After these big facts, candidate-by-candidate analysis seems
secondary. Beto O’Rourke’s fatuous, self-actualizing journey makes the
Democrats look sillier than they have to. Elizabeth Warren was focused
and energetic, and her call to break up concentrations of power,
including big tech, was strong and timely. She made a terrible mistake
in holding to her intention to do away with private health insurance. An
estimated 180 million Americans have such policies. Why force potential
supporters to choose between her and their family’s insurance? Who does
she think is going to win that? Why put as the headline on your plan,
“This is what I’m going to take away from you”? Why would she gamble a
serious long-term candidacy on such a vow? It is insane.

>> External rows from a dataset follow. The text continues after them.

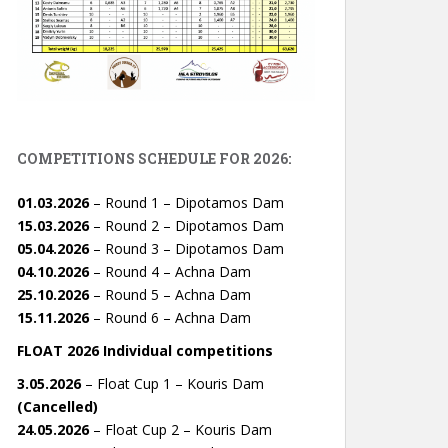
COMPETITIONS SCHEDULE FOR 2026:
01.03.2026
– Round 1 – Dipotamos Dam
15.03.2026
– Round 2 – Dipotamos Dam
05.04.2026
– Round 3 – Dipotamos Dam
04.10.2026
– Round 4 – Achna Dam
25.10.2026
– Round 5 – Achna Dam
15.11.2026
– Round 6 – Achna Dam
FLOAT 2026 Individual competitions
3.05.2026
– Float Cup 1 – Kouris Dam
(Cancelled)
24.05.2026
– Float Cup 2 – Kouris Dam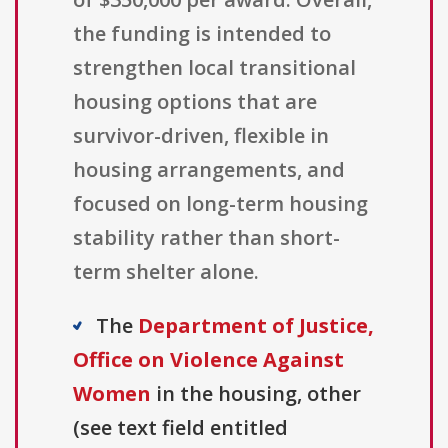
the funding is intended to
strengthen local transitional
housing options that are
survivor-driven, flexible in
housing arrangements, and
focused on long-term housing
stability rather than short-
term shelter alone.
The
Department of Justice,
Office on Violence Against
Women
in the housing, other
(see text field entitled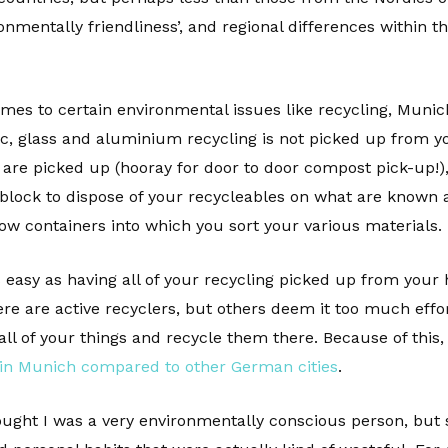
nmentally friendliness’, and regional differences within the
mes to certain environmental issues like recycling, Munich 
tic, glass and aluminium recycling is not picked up from y
re picked up (hooray for door to door compost pick-up!), 
ock to dispose of your recycleables on what are known as
ow containers into which you sort your various materials.
s easy as having all of your recycling picked up from your
re are active recyclers, but others deem it too much effo
l of your things and recycle them there. Because of this
 in Munich compared to other German cities
.
ught I was a very environmentally conscious person, but si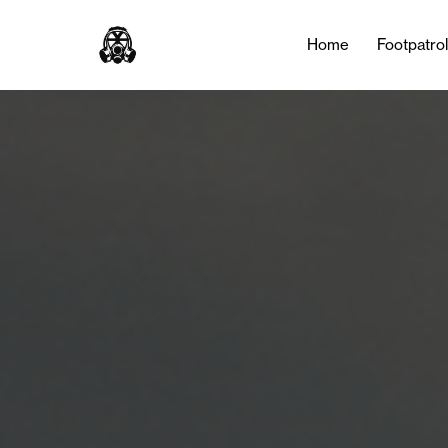
Home
Footpatro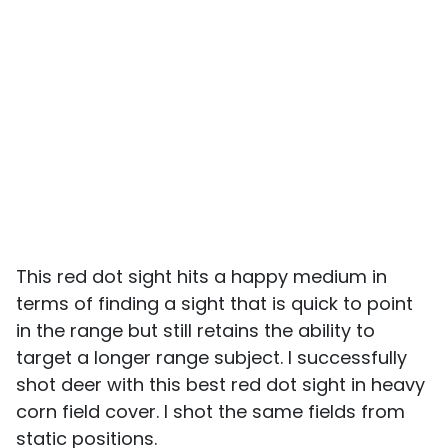
This red dot sight hits a happy medium in
terms of finding a sight that is quick to point
in the range but still retains the ability to
target a longer range subject. I successfully
shot deer with this best red dot sight in heavy
corn field cover. I shot the same fields from
static positions.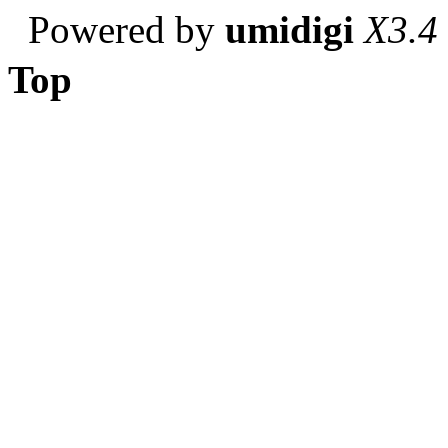
Powered by
umidigi
X3.4
Top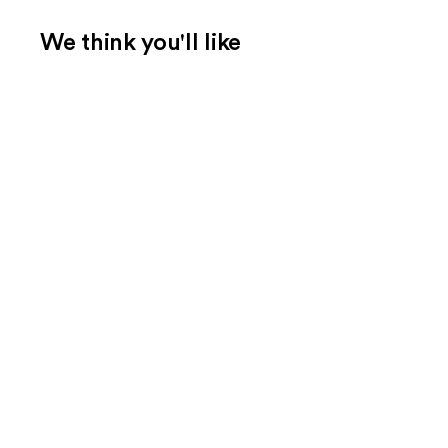
We think you'll like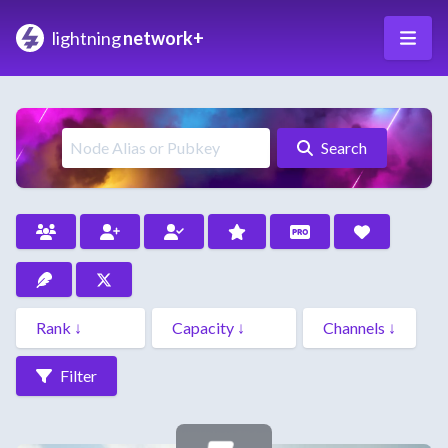
lightning
network+
Search
Filter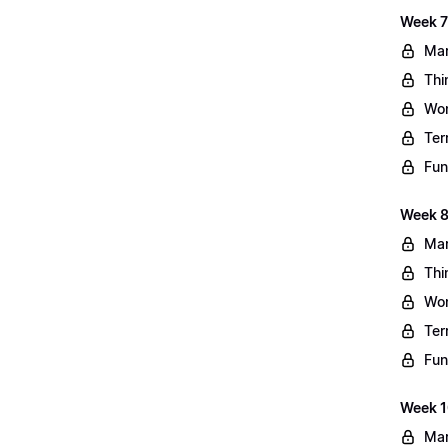
Week 7
Mar
Thi
Wo
Ter
Fun
Week 8
Mar
Thi
Wo
Ter
Fun
Week 10
Mar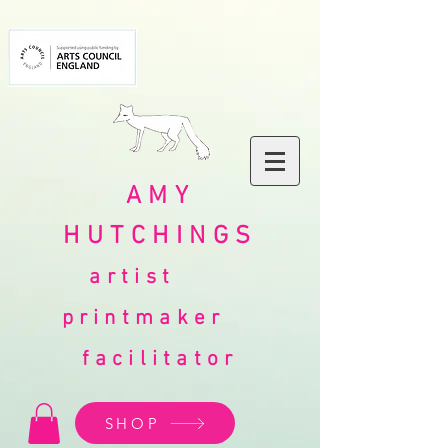
AMY
HUTCHINGS
artist
printmaker
facilitator
SHOP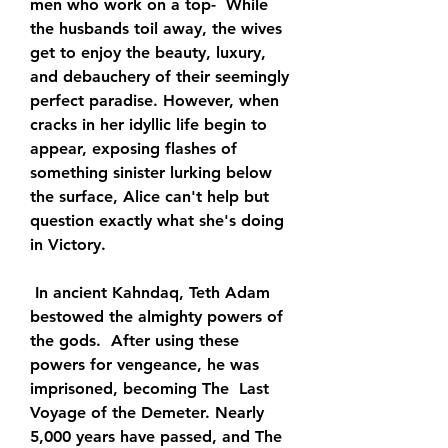
men who work on a top-  While 
the husbands toil away, the wives 
get to enjoy the beauty, luxury,  
and debauchery of their seemingly 
perfect paradise. However, when  
cracks in her idyllic life begin to 
appear, exposing flashes of  
something sinister lurking below 
the surface, Alice can't help but  
question exactly what she's doing 
in Victory.
 In ancient Kahndaq, Teth Adam 
bestowed the almighty powers of 
the gods.  After using these 
powers for vengeance, he was 
imprisoned, becoming The  Last 
Voyage of the Demeter. Nearly 
5,000 years have passed, and The 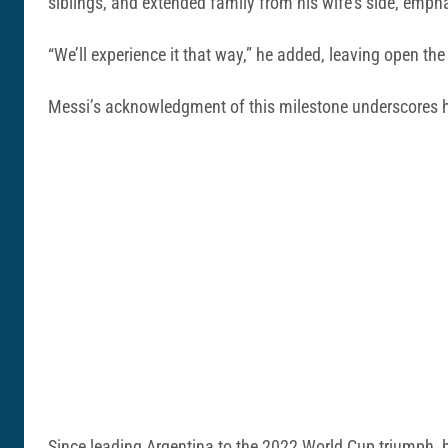
siblings, and extended family from his wife’s side, emph
“We’ll experience it that way,” he added, leaving open th
Messi’s acknowledgment of this milestone underscores hi
Since leading Argentina to the 2022 World Cup triumph, h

If she is extremely lucky Alexandria Ocasio-Cortez won’t endorse her soon and make it worse.
Bill de Blasio had the best moment in the first half-hour,
suggesting Democrats shouldn’t bicker about policy differences but
instead unite as progressives. He has that air of burly, happy
aggression that is the special province of idiots. Tulsi Gabbard broke
through when it became clear she was the only explicitly antiwar
candidate on the stage; this had the interesting effect of showing the
others up.
Night two was more raucous but similarly extreme. The first 15
minutes included higher taxes, free college and student-loan
forgiveness. Most candidates agreed on free health insurance for illegal
immigrants. They also appeared to believe that most or all U.S.
immigration law should be abolished.
The big dawgs did OK. If Kamala Harris was not a big dawg, she
is now. Joe Biden sort of held his own but seemed to flag. Bernie
Sanders seemed not as interesting as last cycle, more crotchety and
irritable.
Eric Swalwell’s uncorking of a memory from when he was 6—ol’ Sen. Biden came to town and talked about passing the torch to younger leaders—was an attempt at slyness that so widely missed its mark, was so inelegant and obvious, that it was kind of fabulous. By the end of the night Mr. Swalwell had flamed out from sheer obnoxiousness.
The nonpolitician Marianne Williamson was delightfully unshy,
sincere and, until her daffy closing statement, sympathetic. Kirsten
Gillibrand yippily interrupted—“It’s my turn!”—and did herself no good.
It was an odd evening in that it was lively, spirited, at moments even soulful, and yet so detached from reality.